The [Orthogonal System](/page/Orthogonal%20System) page establishes the abstract theory: given a complete orthonormal system in a [Hilbert space](/page/Hilbert%20Space), every element has a convergent Fourier expansion and Parseval's identity holds. But it leaves open the concrete question: *which* orthonormal system should we use, and *is it complete*? This page answers both questions for the trigonometric system $\{e^{inx}\}_{n \in \mathbb{Z}}$ in $L^2$ of the circle, and develops the convergence theory that is invisible in the abstract framework — pointwise convergence, summability, and the interplay between smoothness and coefficient decay.
[motivation]
## Motivation
### From Vibrating Strings to Frequency Decomposition
[Fourier series](/page/Fourier%20Series) originate in the 18th-century debate over the vibrating string. Daniel Bernoulli proposed that every motion of a string is a superposition of sinusoidal modes $\sin(nx)$; Euler and d'Alembert objected that such sums — being analytic — could not represent "arbitrary" initial shapes with corners or jumps. The question "which [functions](/page/Function) can be expanded in trigonometric [series](/page/Series)?" drove the development of rigorous analysis for over a century, from Dirichlet's first convergence theorem (1829) through Carleson's resolution of the $L^2$ pointwise convergence problem (1966).

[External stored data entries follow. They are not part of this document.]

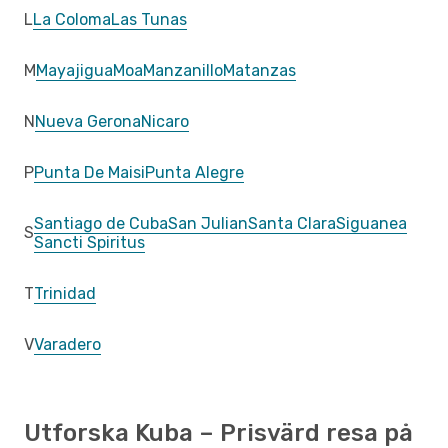
L
La Coloma
Las Tunas
M
Mayajigua
Moa
Manzanillo
Matanzas
N
Nueva Gerona
Nicaro
P
Punta De Maisi
Punta Alegre
Santiago de Cuba
San Julian
Santa Clara
Siguanea
S
Sancti Spiritus
T
Trinidad
V
Varadero
Utforska Kuba – Prisvärd resa på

### What the Abstract Theory Does Not Give
The [Orthogonal System](/page/Orthogonal%20System) page proves that if an ONS $\{e_k\}$ is complete, then [Bessel's inequality](/theorems/540) sharpens to Parseval's identity and the Fourier series converges in norm. But completeness of a specific system is not free — it requires proving that the span is dense, which for the trigonometric system depends on an approximation argument (Fejér's theorem). Furthermore, $L^2$ convergence says nothing about whether $S_N f(x) \to f(x)$ for a specific $x$: the partial sums may oscillate pointwise even when they converge in norm. The pointwise theory requires entirely different tools — the Dirichlet and Fejér kernels — that have no abstract analogue.
### Why the Trigonometric System is Special
Among all orthonormal systems in $L^2(\mathbb{T})$, the trigonometric system is distinguished by its interaction with calculus: [differentiation](/page/Derivative) acts diagonally ($\frac{d}{dx} e^{inx} = in \, e^{inx}$), convolution becomes multiplication ($\widehat{f * g}(n) = 2\pi \hat{f}(n)\hat{g}(n)$), and the connection to complex analysis (the Fourier series of a function on $\mathbb{T}$ is the Laurent series of a holomorphic function on the disk, evaluated on the [boundary](/page/Boundary)) provides tools unavailable for generic ONS. These algebraic structures make the trigonometric system the natural basis for PDE applications on periodic domains — notably the [heat equation](/page/Heat%20Equation), where each mode $e^{inx}$ evolves independently as $e^{inx - n^2 t}$.
[/motivation]
## Setup and Definitions
We work on the circle $\mathbb{T} = \mathbb{R}/(2\pi\mathbb{Z})$, identified with $[-\pi, \pi]$ with endpoints identified. The Hilbert space is $L^2(\mathbb{T})$ with inner product $(f, g) = \int_{-\pi}^\pi f(x) \overline{g(x)} \, d\mathcal{L}^1(x)$ and norm $\|f\|_2 = (f, f)^{1/2}$.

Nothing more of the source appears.